Inspired by the aesthetic qualities of 1960’s New York Minimalism, I have been exploring non-representational repetitive pattern. Unlike Abstraction, Minimalism does not attempt to represent an outside reality, but instead focuses on medium and form, evoking an appreciation for the object itself, not what it represents. Within Minimalism I refined my interests to ‘non-industrial’ materials, choosing to work primarily in textiles. I have endeavoured to utilize the qualities of fabric, exaggerating, creases, textures and fraying. More recently I have made sculptural forms, choosing to cut, rip, drape, fold, and knot the fabric, to create objects rather than surfaces.
Scale and orientation significantly affects the perception of objects; it brings authority to the otherwise mundane. I wanted to occupy the space with a form that was accessible, but with repetitive construction, making use of the effect of gravity on the hanging to enhance the sense of scale. The purpose is to trigger a mental response in the viewer.

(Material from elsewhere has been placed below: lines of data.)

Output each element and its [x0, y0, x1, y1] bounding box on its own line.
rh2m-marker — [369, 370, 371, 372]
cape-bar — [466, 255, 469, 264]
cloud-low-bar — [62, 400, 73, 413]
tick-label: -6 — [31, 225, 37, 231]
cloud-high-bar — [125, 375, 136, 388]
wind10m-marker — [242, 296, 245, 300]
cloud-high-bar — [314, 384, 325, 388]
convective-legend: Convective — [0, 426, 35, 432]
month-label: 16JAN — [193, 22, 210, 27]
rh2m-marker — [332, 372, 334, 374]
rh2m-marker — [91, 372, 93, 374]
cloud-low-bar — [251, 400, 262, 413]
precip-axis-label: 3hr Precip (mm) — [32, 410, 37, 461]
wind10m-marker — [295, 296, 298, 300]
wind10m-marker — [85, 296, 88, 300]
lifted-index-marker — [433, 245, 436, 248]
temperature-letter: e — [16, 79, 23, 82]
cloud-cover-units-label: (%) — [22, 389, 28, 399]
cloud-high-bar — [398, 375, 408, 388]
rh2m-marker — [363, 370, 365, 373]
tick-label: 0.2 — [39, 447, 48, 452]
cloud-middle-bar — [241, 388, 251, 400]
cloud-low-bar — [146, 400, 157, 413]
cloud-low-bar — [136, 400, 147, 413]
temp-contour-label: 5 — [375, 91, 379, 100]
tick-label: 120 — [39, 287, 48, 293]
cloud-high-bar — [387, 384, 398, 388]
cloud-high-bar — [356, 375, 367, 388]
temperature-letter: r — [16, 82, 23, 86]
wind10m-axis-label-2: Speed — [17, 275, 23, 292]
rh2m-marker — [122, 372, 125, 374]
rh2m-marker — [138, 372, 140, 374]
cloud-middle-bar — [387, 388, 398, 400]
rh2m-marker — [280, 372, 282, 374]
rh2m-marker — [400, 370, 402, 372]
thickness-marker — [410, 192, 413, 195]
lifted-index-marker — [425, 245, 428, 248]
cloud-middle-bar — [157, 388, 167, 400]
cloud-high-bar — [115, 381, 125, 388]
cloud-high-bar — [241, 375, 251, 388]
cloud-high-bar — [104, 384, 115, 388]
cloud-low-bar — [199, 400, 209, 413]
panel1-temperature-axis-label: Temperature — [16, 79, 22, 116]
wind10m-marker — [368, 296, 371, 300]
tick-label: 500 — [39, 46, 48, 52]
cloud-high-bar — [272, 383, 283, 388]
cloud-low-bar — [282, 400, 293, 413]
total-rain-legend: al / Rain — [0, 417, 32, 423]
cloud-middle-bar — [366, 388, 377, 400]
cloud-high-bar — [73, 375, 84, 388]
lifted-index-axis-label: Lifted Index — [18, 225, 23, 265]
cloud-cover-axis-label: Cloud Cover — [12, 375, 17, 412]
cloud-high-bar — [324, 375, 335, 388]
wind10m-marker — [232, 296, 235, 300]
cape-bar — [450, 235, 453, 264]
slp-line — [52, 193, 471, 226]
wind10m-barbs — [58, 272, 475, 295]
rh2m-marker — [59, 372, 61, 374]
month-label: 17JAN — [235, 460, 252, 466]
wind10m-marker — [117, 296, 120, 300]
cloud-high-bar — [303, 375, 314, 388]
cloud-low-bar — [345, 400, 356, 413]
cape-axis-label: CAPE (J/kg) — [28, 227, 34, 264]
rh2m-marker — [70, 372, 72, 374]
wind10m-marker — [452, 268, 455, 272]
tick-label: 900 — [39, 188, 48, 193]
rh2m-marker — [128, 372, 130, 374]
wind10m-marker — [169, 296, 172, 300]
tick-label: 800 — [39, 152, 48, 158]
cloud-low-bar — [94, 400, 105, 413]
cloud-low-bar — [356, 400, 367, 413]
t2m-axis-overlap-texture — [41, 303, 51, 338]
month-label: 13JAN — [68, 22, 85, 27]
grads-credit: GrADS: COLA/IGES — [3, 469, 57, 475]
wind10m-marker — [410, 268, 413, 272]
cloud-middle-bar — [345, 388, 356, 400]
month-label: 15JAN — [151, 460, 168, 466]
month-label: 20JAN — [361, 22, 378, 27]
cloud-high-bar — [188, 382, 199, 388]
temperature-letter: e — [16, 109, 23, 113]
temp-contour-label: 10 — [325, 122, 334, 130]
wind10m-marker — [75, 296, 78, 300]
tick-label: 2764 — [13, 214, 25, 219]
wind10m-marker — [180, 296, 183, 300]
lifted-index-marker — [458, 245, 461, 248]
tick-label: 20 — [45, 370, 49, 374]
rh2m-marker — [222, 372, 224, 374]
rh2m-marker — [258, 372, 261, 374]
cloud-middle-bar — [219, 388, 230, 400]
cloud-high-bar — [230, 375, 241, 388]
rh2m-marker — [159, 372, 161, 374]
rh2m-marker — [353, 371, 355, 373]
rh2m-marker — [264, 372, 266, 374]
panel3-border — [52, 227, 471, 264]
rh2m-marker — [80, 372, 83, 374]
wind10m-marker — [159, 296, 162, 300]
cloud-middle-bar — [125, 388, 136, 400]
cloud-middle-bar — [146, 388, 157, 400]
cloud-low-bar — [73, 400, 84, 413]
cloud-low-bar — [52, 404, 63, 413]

This final outcome blends together aspects from four key artists. Robert Ryman, known for his purely white paintings, influenced my colour choice. Agnus Martin’s delicately precise grids, inspired my use of fine muslin. I have imagined my grid as a kind of three dimensional, textile version of one of Martin’s works, bringing order to a pliable material. Robert Morris and his draping felt works informed the hanging of my work. Eva Hesse’s relationship between ugliness and beauty prompted my decision to combine the order of the grid, with the raw edges of the ripped fabric. The grid was a prominent form within Minimalism, by employing it, within the context of these four artists, I intend that my outcome will be perceived as fitting comfortably alongside the work by which it was inspired.